Your assignment
Each line below is to be repeated exactly; any picture is to be left out.

Task material
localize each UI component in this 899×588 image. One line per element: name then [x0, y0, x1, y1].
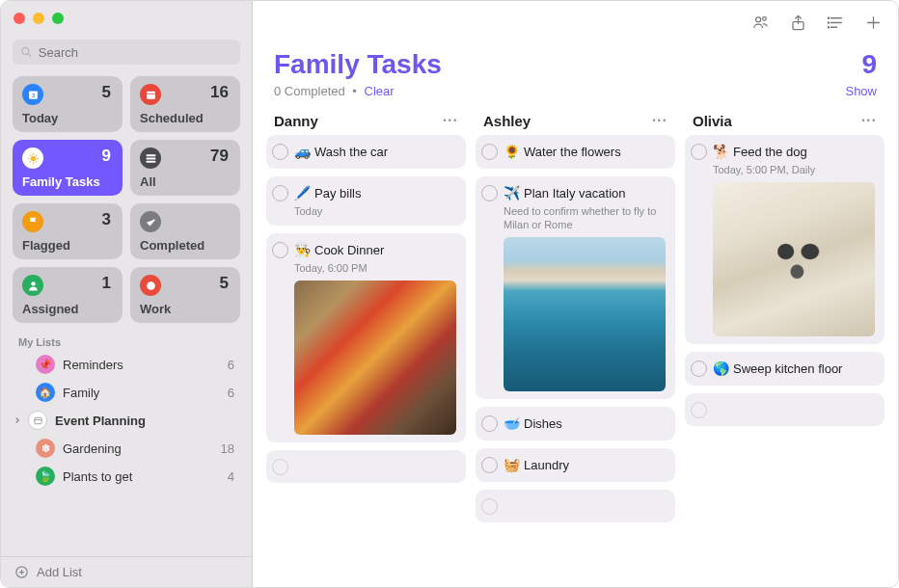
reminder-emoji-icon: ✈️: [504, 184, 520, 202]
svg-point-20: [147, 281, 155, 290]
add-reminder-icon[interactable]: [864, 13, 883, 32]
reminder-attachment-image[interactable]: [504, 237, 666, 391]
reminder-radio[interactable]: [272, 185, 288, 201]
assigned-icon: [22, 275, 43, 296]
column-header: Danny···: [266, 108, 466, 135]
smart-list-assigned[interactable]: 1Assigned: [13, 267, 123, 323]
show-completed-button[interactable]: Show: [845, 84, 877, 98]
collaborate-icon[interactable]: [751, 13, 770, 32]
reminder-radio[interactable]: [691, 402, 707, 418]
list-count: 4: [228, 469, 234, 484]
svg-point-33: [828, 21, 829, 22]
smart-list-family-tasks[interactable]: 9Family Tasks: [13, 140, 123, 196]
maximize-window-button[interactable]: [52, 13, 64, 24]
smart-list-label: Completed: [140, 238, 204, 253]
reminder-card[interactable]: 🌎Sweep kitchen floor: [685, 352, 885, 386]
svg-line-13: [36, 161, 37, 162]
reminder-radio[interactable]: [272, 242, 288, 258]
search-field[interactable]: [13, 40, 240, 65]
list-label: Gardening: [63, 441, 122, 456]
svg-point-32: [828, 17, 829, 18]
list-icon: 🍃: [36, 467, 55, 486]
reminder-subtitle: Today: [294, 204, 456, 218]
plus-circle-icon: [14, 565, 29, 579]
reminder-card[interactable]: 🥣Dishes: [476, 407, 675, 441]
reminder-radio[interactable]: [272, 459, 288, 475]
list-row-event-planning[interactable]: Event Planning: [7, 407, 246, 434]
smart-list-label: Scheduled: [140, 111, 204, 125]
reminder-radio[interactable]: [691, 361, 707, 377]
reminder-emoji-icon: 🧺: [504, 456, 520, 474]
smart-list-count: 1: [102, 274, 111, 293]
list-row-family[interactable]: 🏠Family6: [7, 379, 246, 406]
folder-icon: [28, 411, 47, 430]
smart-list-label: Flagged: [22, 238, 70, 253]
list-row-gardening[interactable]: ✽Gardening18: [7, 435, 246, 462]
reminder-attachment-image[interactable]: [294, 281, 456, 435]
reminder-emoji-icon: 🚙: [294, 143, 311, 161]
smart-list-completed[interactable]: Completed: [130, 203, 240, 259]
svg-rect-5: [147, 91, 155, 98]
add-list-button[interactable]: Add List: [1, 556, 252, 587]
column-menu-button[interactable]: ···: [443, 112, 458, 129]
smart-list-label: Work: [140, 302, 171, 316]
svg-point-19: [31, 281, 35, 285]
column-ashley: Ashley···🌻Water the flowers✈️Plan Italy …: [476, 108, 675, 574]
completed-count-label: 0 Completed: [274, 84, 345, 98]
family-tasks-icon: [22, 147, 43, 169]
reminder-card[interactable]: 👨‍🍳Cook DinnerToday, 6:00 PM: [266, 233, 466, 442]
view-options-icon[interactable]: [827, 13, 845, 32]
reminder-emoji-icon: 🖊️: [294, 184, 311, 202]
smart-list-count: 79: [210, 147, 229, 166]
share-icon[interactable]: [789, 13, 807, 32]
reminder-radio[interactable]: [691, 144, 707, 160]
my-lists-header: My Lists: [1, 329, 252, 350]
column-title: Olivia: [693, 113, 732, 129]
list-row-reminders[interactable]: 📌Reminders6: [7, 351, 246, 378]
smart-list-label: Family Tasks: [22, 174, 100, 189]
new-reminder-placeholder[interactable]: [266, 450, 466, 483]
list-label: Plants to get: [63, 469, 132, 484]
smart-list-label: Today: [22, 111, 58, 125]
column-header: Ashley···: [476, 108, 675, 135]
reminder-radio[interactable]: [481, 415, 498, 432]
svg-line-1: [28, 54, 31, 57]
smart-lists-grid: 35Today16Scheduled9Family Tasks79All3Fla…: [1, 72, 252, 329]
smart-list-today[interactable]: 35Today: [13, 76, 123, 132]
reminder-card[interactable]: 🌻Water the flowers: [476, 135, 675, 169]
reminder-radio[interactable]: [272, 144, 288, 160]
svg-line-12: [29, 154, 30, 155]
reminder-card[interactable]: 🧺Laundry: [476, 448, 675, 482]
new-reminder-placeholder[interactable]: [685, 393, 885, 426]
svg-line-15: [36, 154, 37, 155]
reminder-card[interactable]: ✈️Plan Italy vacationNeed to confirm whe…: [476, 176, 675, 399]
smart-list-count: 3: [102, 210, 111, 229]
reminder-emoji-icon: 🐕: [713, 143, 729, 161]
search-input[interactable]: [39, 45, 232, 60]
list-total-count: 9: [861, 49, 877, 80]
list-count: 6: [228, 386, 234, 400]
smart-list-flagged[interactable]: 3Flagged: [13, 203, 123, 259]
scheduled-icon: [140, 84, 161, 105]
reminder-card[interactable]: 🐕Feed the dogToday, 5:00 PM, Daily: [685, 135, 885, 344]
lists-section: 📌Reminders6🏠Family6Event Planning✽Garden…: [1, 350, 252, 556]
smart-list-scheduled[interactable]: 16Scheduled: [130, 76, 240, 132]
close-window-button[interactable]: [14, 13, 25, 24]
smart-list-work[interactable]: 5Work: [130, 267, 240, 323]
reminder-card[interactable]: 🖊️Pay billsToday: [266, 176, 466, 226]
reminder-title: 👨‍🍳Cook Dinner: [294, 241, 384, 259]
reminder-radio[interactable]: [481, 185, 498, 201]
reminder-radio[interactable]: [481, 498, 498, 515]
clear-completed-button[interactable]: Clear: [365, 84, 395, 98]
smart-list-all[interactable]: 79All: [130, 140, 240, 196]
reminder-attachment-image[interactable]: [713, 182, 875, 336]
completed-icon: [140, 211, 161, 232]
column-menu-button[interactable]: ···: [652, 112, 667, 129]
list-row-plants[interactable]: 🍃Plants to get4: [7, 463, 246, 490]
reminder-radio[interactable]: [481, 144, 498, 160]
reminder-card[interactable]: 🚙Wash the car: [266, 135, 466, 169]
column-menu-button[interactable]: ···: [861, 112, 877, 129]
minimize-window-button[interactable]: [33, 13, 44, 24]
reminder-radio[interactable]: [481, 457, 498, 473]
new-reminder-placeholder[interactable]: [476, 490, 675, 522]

Exercise response
localize each UI component in this 899×588 image. One line per element: name then [x0, y0, x1, y1].
reminder-emoji-icon: ✈️: [504, 184, 520, 202]
svg-point-20: [147, 281, 155, 290]
add-reminder-icon[interactable]: [864, 13, 883, 32]
reminder-attachment-image[interactable]: [504, 237, 666, 391]
reminder-radio[interactable]: [272, 185, 288, 201]
assigned-icon: [22, 275, 43, 296]
column-header: Danny···: [266, 108, 466, 135]
smart-list-assigned[interactable]: 1Assigned: [13, 267, 123, 323]
show-completed-button[interactable]: Show: [845, 84, 877, 98]
collaborate-icon[interactable]: [751, 13, 770, 32]
reminder-radio[interactable]: [691, 402, 707, 418]
list-count: 4: [228, 469, 234, 484]
svg-point-33: [828, 21, 829, 22]
smart-list-family-tasks[interactable]: 9Family Tasks: [13, 140, 123, 196]
maximize-window-button[interactable]: [52, 13, 64, 24]
smart-list-label: Completed: [140, 238, 204, 253]
reminder-card[interactable]: 🌎Sweep kitchen floor: [685, 352, 885, 386]
svg-line-13: [36, 161, 37, 162]
reminder-radio[interactable]: [272, 242, 288, 258]
search-field[interactable]: [13, 40, 240, 65]
list-label: Gardening: [63, 441, 122, 456]
svg-point-32: [828, 17, 829, 18]
list-icon: 🍃: [36, 467, 55, 486]
reminder-subtitle: Today: [294, 204, 456, 218]
plus-circle-icon: [14, 565, 29, 579]
reminder-card[interactable]: 🥣Dishes: [476, 407, 675, 441]
reminder-radio[interactable]: [272, 459, 288, 475]
list-row-event-planning[interactable]: Event Planning: [7, 407, 246, 434]
smart-list-label: Scheduled: [140, 111, 204, 125]
reminder-radio[interactable]: [691, 361, 707, 377]
reminder-emoji-icon: 🧺: [504, 456, 520, 474]
smart-list-count: 1: [102, 274, 111, 293]
list-row-family[interactable]: 🏠Family6: [7, 379, 246, 406]
folder-icon: [28, 411, 47, 430]
smart-list-label: Flagged: [22, 238, 70, 253]
list-row-gardening[interactable]: ✽Gardening18: [7, 435, 246, 462]
reminder-attachment-image[interactable]: [294, 281, 456, 435]
reminder-emoji-icon: 🚙: [294, 143, 311, 161]
smart-list-completed[interactable]: Completed: [130, 203, 240, 259]
svg-rect-5: [147, 91, 155, 98]
add-list-button[interactable]: Add List: [1, 556, 252, 587]
column-menu-button[interactable]: ···: [443, 112, 458, 129]
smart-list-label: Work: [140, 302, 171, 316]
svg-point-19: [31, 281, 35, 285]
column-ashley: Ashley···🌻Water the flowers✈️Plan Italy …: [476, 108, 675, 574]
completed-count-label: 0 Completed: [274, 84, 345, 98]
family-tasks-icon: [22, 147, 43, 169]
reminder-card[interactable]: 👨‍🍳Cook DinnerToday, 6:00 PM: [266, 233, 466, 442]
view-options-icon[interactable]: [827, 13, 845, 32]
reminder-emoji-icon: 🖊️: [294, 184, 311, 202]
smart-list-count: 79: [210, 147, 229, 166]
share-icon[interactable]: [789, 13, 807, 32]
reminder-radio[interactable]: [691, 144, 707, 160]
my-lists-header: My Lists: [1, 329, 252, 350]
column-title: Olivia: [693, 113, 732, 129]
list-row-reminders[interactable]: 📌Reminders6: [7, 351, 246, 378]
smart-list-label: Family Tasks: [22, 174, 100, 189]
new-reminder-placeholder[interactable]: [266, 450, 466, 483]
list-label: Plants to get: [63, 469, 132, 484]
smart-list-label: Today: [22, 111, 58, 125]
column-header: Ashley···: [476, 108, 675, 135]
reminder-radio[interactable]: [481, 415, 498, 432]
svg-line-1: [28, 54, 31, 57]
smart-lists-grid: 35Today16Scheduled9Family Tasks79All3Fla…: [1, 72, 252, 329]
smart-list-today[interactable]: 35Today: [13, 76, 123, 132]
reminder-card[interactable]: 🌻Water the flowers: [476, 135, 675, 169]
reminder-radio[interactable]: [272, 144, 288, 160]
svg-line-12: [29, 154, 30, 155]
reminder-card[interactable]: 🧺Laundry: [476, 448, 675, 482]
new-reminder-placeholder[interactable]: [685, 393, 885, 426]
svg-line-15: [36, 154, 37, 155]
reminder-card[interactable]: ✈️Plan Italy vacationNeed to confirm whe…: [476, 176, 675, 399]
smart-list-count: 3: [102, 210, 111, 229]
reminder-emoji-icon: 🐕: [713, 143, 729, 161]
search-input[interactable]: [39, 45, 232, 60]
list-total-count: 9: [861, 49, 877, 80]
list-count: 6: [228, 386, 234, 400]
smart-list-flagged[interactable]: 3Flagged: [13, 203, 123, 259]
scheduled-icon: [140, 84, 161, 105]
reminder-card[interactable]: 🐕Feed the dogToday, 5:00 PM, Daily: [685, 135, 885, 344]
lists-section: 📌Reminders6🏠Family6Event Planning✽Garden…: [1, 350, 252, 556]
smart-list-scheduled[interactable]: 16Scheduled: [130, 76, 240, 132]
close-window-button[interactable]: [14, 13, 25, 24]
smart-list-work[interactable]: 5Work: [130, 267, 240, 323]
reminder-card[interactable]: 🖊️Pay billsToday: [266, 176, 466, 226]
reminder-title: 👨‍🍳Cook Dinner: [294, 241, 384, 259]
reminder-radio[interactable]: [481, 185, 498, 201]
reminder-radio[interactable]: [481, 498, 498, 515]
clear-completed-button[interactable]: Clear: [365, 84, 395, 98]
smart-list-all[interactable]: 79All: [130, 140, 240, 196]
reminder-attachment-image[interactable]: [713, 182, 875, 336]
completed-icon: [140, 211, 161, 232]
column-menu-button[interactable]: ···: [652, 112, 667, 129]
list-row-plants[interactable]: 🍃Plants to get4: [7, 463, 246, 490]
reminder-radio[interactable]: [481, 144, 498, 160]
reminder-card[interactable]: 🚙Wash the car: [266, 135, 466, 169]
column-menu-button[interactable]: ···: [861, 112, 877, 129]
minimize-window-button[interactable]: [33, 13, 44, 24]
reminder-radio[interactable]: [481, 457, 498, 473]
new-reminder-placeholder[interactable]: [476, 490, 675, 522]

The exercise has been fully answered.